Closed mianasbat closed 3 years ago
@tdowrick could you please test it on your computer when you get time.
I've been having an problem sorting out my docker installation, so will get round to testing on Monday.
I've had a look through everything, few notes below:
What OS have you tested on so far? I've been trying to run using Docker for Windows, but am having some issues, which may be Windows related, rather than anything wrong with the repo.
Can you modify the repo so that the example code for CPU/GPU is already included, either by direcrtly adding the files or by adding them as git submodules? It seems an unnecessary step to have to clone a separate repository and manually copy it over.

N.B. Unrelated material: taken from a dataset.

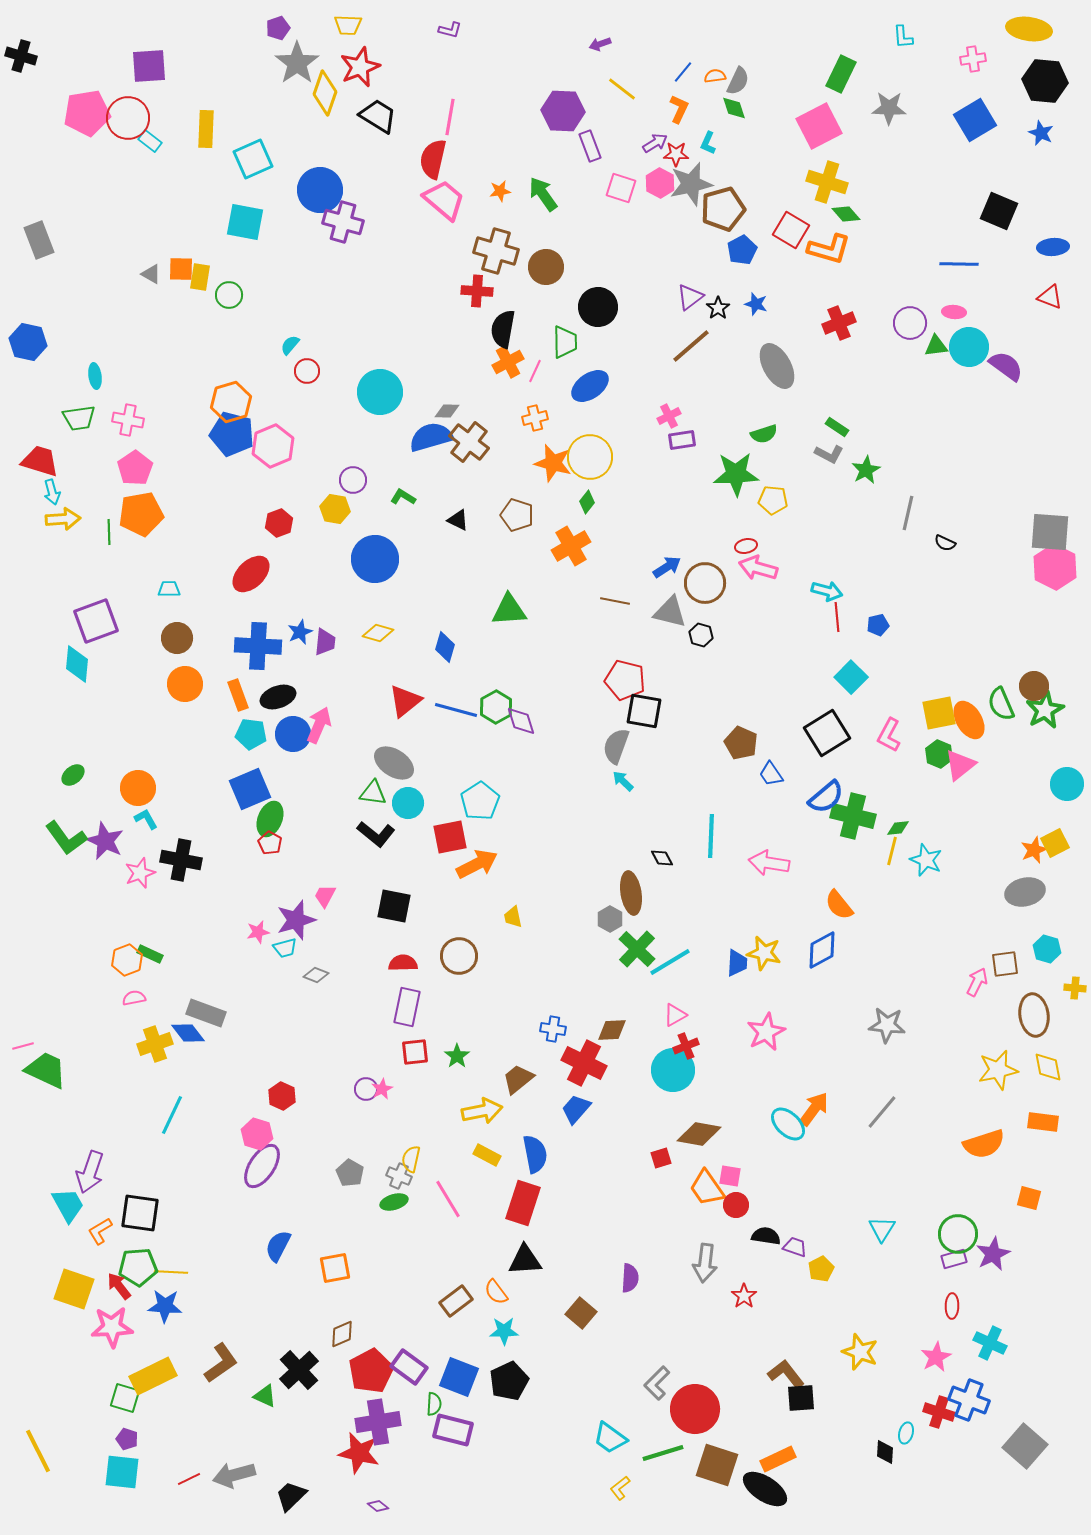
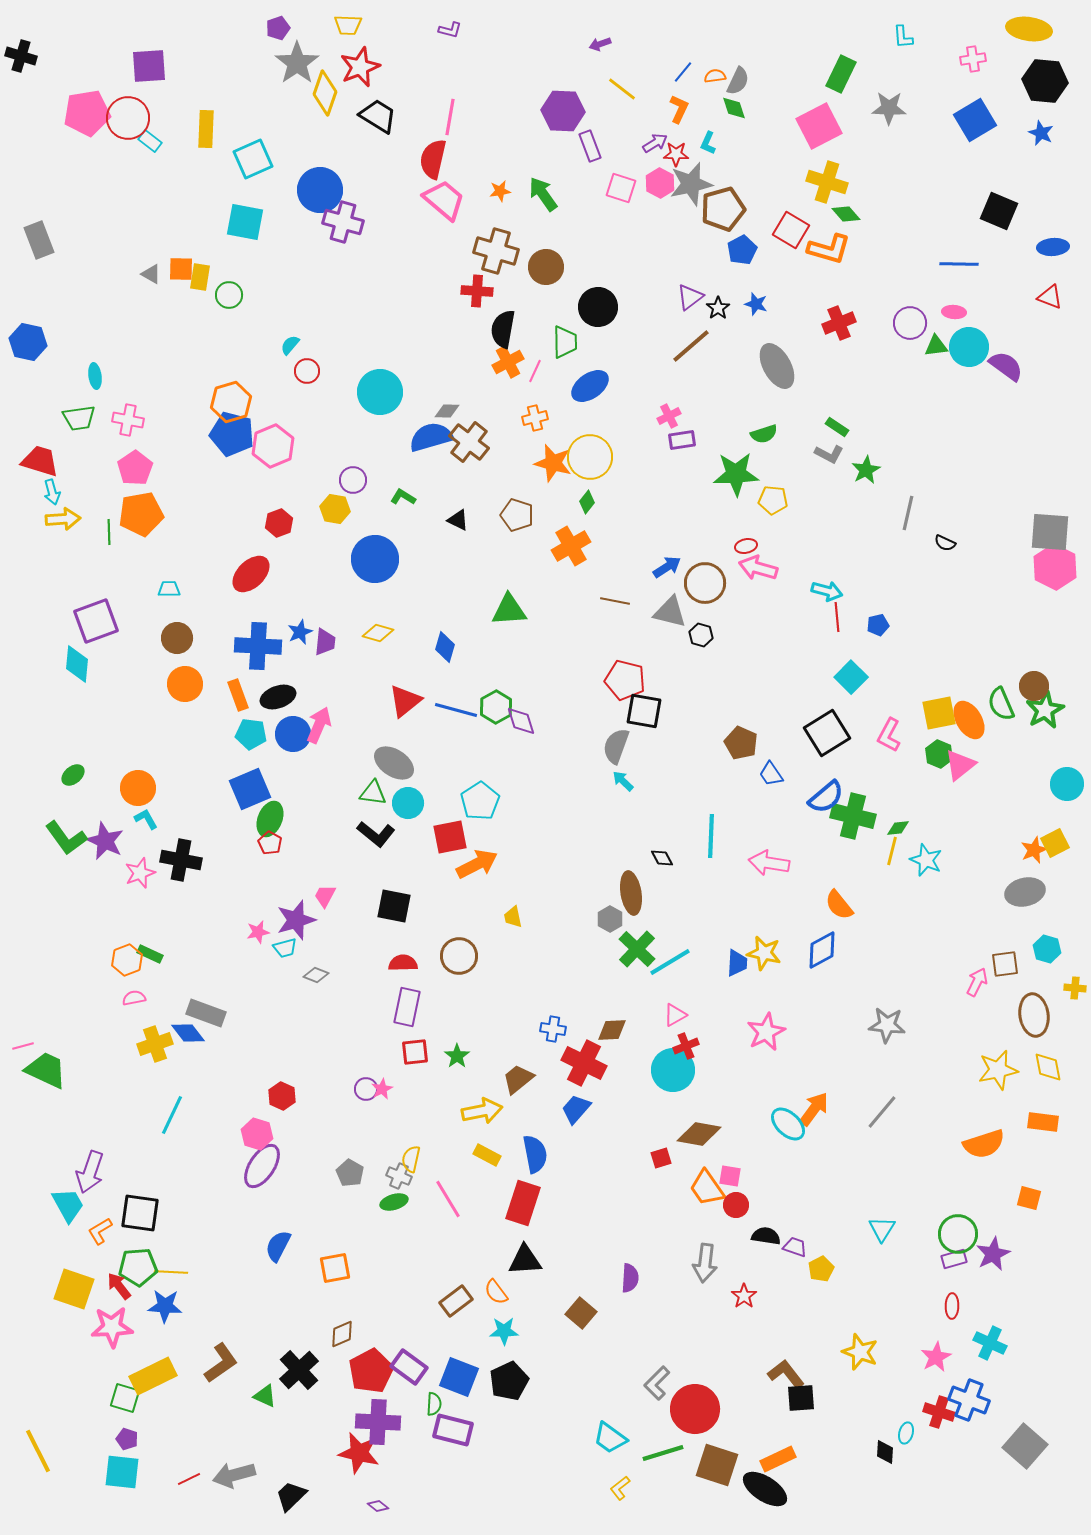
purple cross at (378, 1422): rotated 12 degrees clockwise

The documentation could be a bit clearer in places, but I don't mind giving it all a proof read once we've got a final verison in place.

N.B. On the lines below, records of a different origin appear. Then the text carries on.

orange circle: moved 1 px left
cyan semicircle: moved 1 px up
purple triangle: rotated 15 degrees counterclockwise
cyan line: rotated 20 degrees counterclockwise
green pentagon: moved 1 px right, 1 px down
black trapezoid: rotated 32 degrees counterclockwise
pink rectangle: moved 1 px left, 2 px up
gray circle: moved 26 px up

@tdowrick Thank you for checking it out.
I tested on mac but it should be working on any OS because the docker is above OS (kind of). Ideally docker application should not have any compatibility issues so let me know or share the screenshots if you get the error again.
You are right, I also dont know that extra step but their are two reasons:
src
which will populate the place and the user will have to delete the existing stuff before adding the new one.
I will need to discuss it to see how should we do it.Yeah, I think there is a lot of scope for improvement. It will be nice to review it.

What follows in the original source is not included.